Whenever I think upon popular American heroes, I
never fail to cast the mind back to the fighter pilots of World War
II - authentic folk idols they were, ever ready to fly their Birds
of Paradise up the other guy's nose if it meant a few less Nips for
Uncle Sammy to have to worry about. Since then, it seems, we have
got to the point where almost all our pop heroes have something
basic in common with World War II fighter pilots-one brief but glorious
arc across the sky as the whole nation cheers, then phooom and
on to the next folk hero. Andy Warhol, in his ghostly way,
caught the essence of it when he remarked that in the next generation,
everybody in the whole world is going to be famous-for five minutes.
Until that era arrives, we have a pretty good approximation
of it in the institution of the rock star. I don't refer here to
the neighborhood rock star, earning $100 a weekend at the
Dew Drop Inn and wondering where to send that demonstration record
he made last month in somebody's basement. I was thinking of the
thousand more or less professional groups and singles that have come
and gone in the last decade. They played for $2,000 or so a night-
superloud, derivative electronic whingwhang with too much past and
no future-warming up the concert crowds for Sly and the Family Stone
or Poco, and maybe putting out one album on Buddah Records, plus
a hit single that reached number eighty-seven on the charts. These
near-miss groups got a very brief, very dizzy ride for their pains.
One minute the air was thick with grass and adulation; they rode
limos to the airport with groupies in the glove compartment and a
tax man riding shotgun trying to help them figure out where last
year's $200,000 went. The next minute everything was gone (it wasn't
really there to begin with, of course), and the lead singer
was back driving a taxi in Detroit and dreaming of the second big
break that would almost surely never come.
There is a big dream behind it all, however-and it
is this large economy-size job that keeps the whole carnival spinning.
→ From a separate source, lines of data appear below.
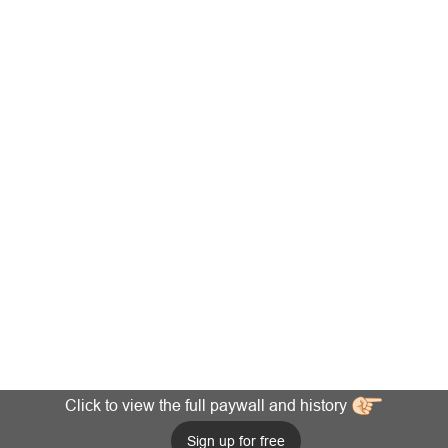
Click to view the full paywall and history
Sign up for free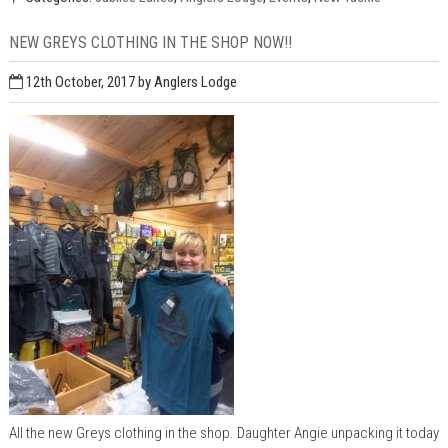
NEW GREYS CLOTHING IN THE SHOP NOW!!
12th October, 2017
by Anglers Lodge
All the new Greys clothing in the shop. Daughter Angie unpacking it today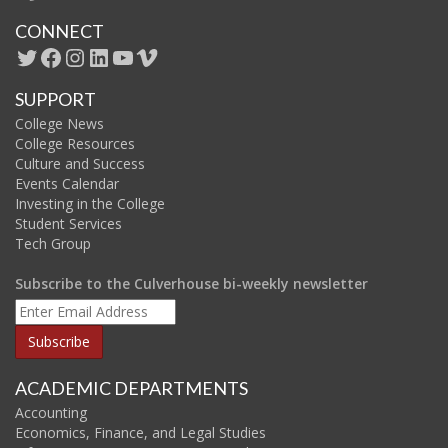
CONNECT
Twitter
Facebook
Instagram
LinkedIn
YouTube
Vimeo
SUPPORT
College News
College Resources
Culture and Success
Events Calendar
Investing in the College
Student Services
Tech Group
Subscribe to the Culverhouse bi-weekly newsletter
ACADEMIC DEPARTMENTS
Accounting
Economics, Finance, and Legal Studies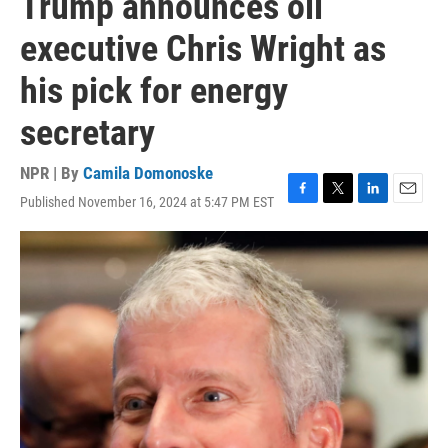
Trump announces oil
executive Chris Wright as
his pick for energy
secretary
NPR | By
Camila Domonoske
Published November 16, 2024 at 5:47 PM EST
F
T
L
E
a
w
i
m
c
i
n
a
e
t
k
i
b
t
e
l
o
e
d
o
r
I
k
n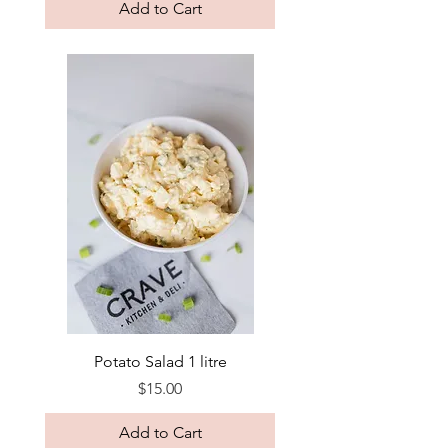
Add to Cart
Potato Salad 1 litre
Price
$15.00
Add to Cart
Every knock- kneed banjo player, every mudcolored group catastrophe,
has visions of becoming the rock trade's newest Messiah: the He,
She or It who will turn out to be another true superstar,
someone who will bridge the great divide between rock and pop and
will go on selling records, year after year and million after million.
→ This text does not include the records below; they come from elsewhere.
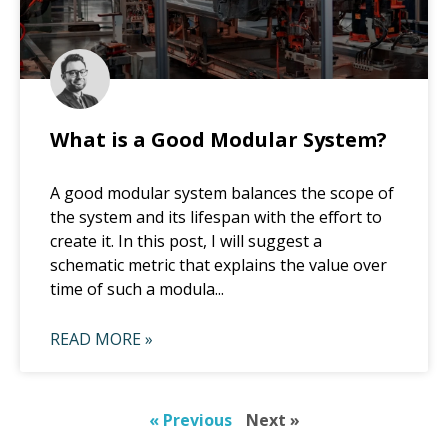
What is a Good Modular System?
A good modular system balances the scope of
the system and its lifespan with the effort to
create it. In this post, I will suggest a
schematic metric that explains the value over
time of such a modula...
READ MORE »
« Previous
Next »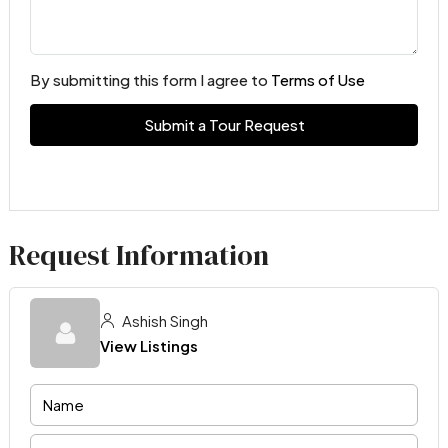
By submitting this form I agree to
Terms of Use
Submit a Tour Request
Request Information
Ashish Singh
View Listings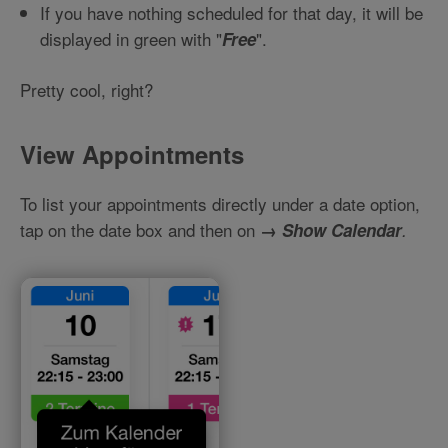
If you have nothing scheduled for that day, it will be
displayed in green with "
".
Free
Pretty cool, right?
View Appointments
To list your appointments directly under a date option,
tap on the date box and then on
→
Show Calendar
.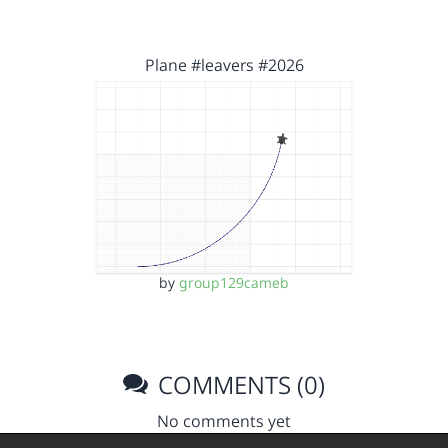
Plane #leavers #2026
by
group129cameb
COMMENTS (0)
No comments yet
Presley, the Beatles, Dylan, the Stones, now maybe James Taylor,
Carole King, Cat Stevens-all these performers were and are true superstars,
true perennials, arners of legitimate bankable millions in their
own right and of millions more for all those record companies, electronics
manufacturers, rack jobbers, and simple unassuming ticket-scalpers
who work the Felt Forum and the Portland Auditorium. Where will we
find their like again?
Where, indeed? Actually, the superstars are hardly
monuments to permanence themselves (always excepting Presley). Hendrix,
Joplin and Morrison are dead, the Beatles have split up, and while
it may be too early to predict just when the string will run out
on the rest, it doesn't seem unfair to say that rock superstars have
a natural performing life of a decade or less. That's enough, really.
The economics of the music business today are such that Dylan can
make more money in five years than Duke Ellington has in fifty-so
five colossal years count as a whole career now, and the
record companies are constantly on the prowl for anyone with any
sort of potential for making it into orbit that long. So it's a fascinating
and elusive chase, made up in about equal parts of hard show-biz
professionalism and soft, dreamy-eyed divination and wishful thinking.
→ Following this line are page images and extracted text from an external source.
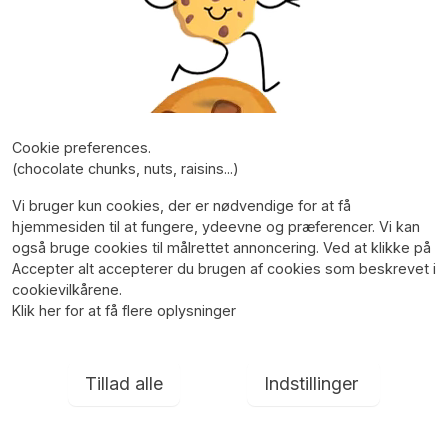
Cookie preferences.
(chocolate chunks, nuts, raisins...)
Vi bruger kun cookies, der er nødvendige for at få
hjemmesiden til at fungere, ydeevne og præferencer. Vi kan
også bruge cookies til målrettet annoncering. Ved at klikke på
Accepter alt accepterer du brugen af cookies som beskrevet i
cookievilkårene.
Klik her for at få flere oplysninger
Tillad alle
Indstillinger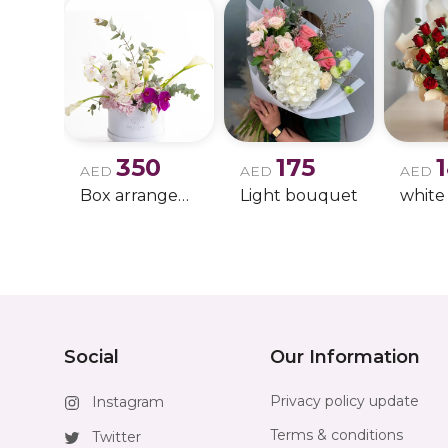
350
175
AED
AED
AED
Box arrangement of calla lily
Light bouquet
Social
Our Information
Privacy policy update
Instagram
Terms & conditions
Twitter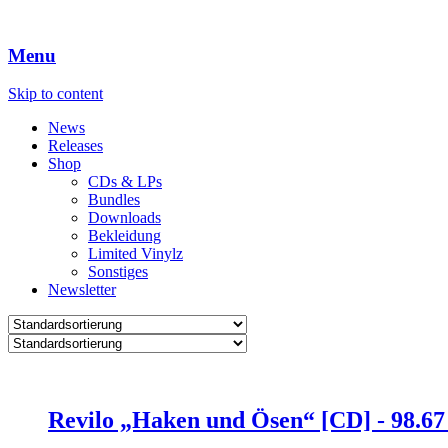
Menu
Skip to content
News
Releases
Shop
CDs & LPs
Bundles
Downloads
Bekleidung
Limited Vinylz
Sonstiges
Newsletter
Revilo „Haken und Ösen“ [CD] -
98.6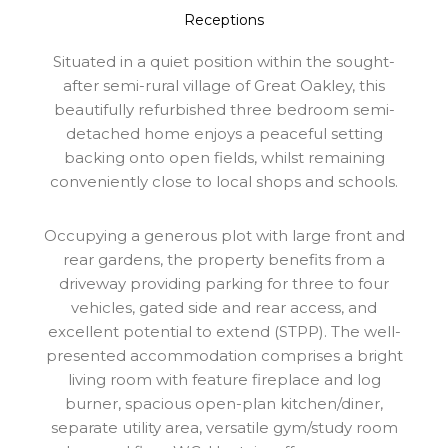
Receptions
Situated in a quiet position within the sought-
after semi-rural village of Great Oakley, this
beautifully refurbished three bedroom semi-
detached home enjoys a peaceful setting
backing onto open fields, whilst remaining
conveniently close to local shops and schools.
Occupying a generous plot with large front and
rear gardens, the property benefits from a
driveway providing parking for three to four
vehicles, gated side and rear access, and
excellent potential to extend (STPP). The well-
presented accommodation comprises a bright
living room with feature fireplace and log
burner, spacious open-plan kitchen/diner,
separate utility area, versatile gym/study room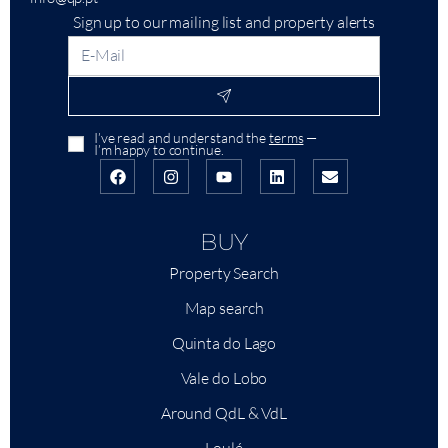
Sign up to our mailing list and property alerts
I’ve read and understand the
terms
—
I’m happy to continue.
BUY
Property Search
Map search
Quinta do Lago
Vale do Lobo
Around QdL & VdL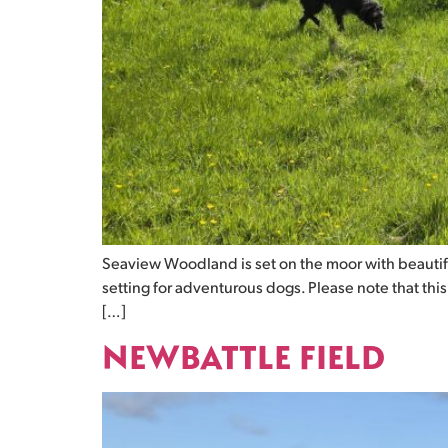
Seaview Woodland is set on the moor with beautif
setting for adventurous dogs. Please note that thi
[…]
NEWBATTLE FIELD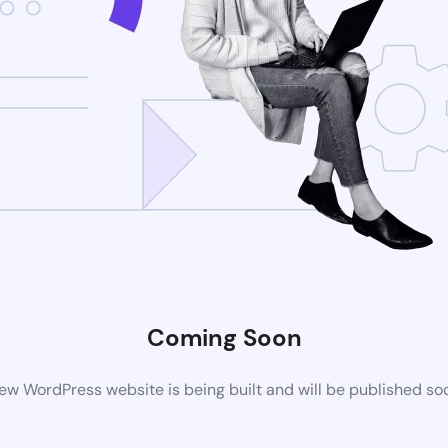
Coming Soon
ew WordPress website is being built and will be published so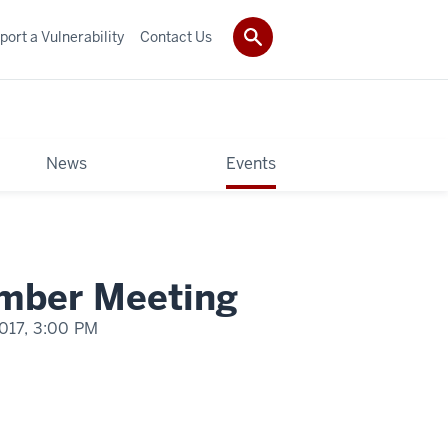
port a Vulnerability
Contact Us
News
Events
mber Meeting
017,
3:00 PM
The odds are enormously against anyone's making it all the
way to the top rung, but the rewards are so huge up there that the
performers and the record companies alike can't resist taking an
expensive crack at it whenever the slightest plausible long shot
presents itself. So here, for your edification, is the story of one
Plausible Long Shot: a pop-rock singer still only in the larval stage,
promotionally speaking, but one who has been picked out for the big
push by Columbia Records, which has a track record of pouring more
money, determination and know-how into these cosmic creations than
anyone in the business. And still the odds are enormous
that our heroine won't be any more of a household name a year from
now than she is today. What makes it fun is the other possibility,
the one- in-a-million chance that by the time you read this our heroine
will be rubbing royalties with Melanie and Laura Nyro-or maybe even
with Carly Simon and Carole King. Ready, set, go.
She is called Chi Coltrane,
and she wants it known that this is her real name, so why not?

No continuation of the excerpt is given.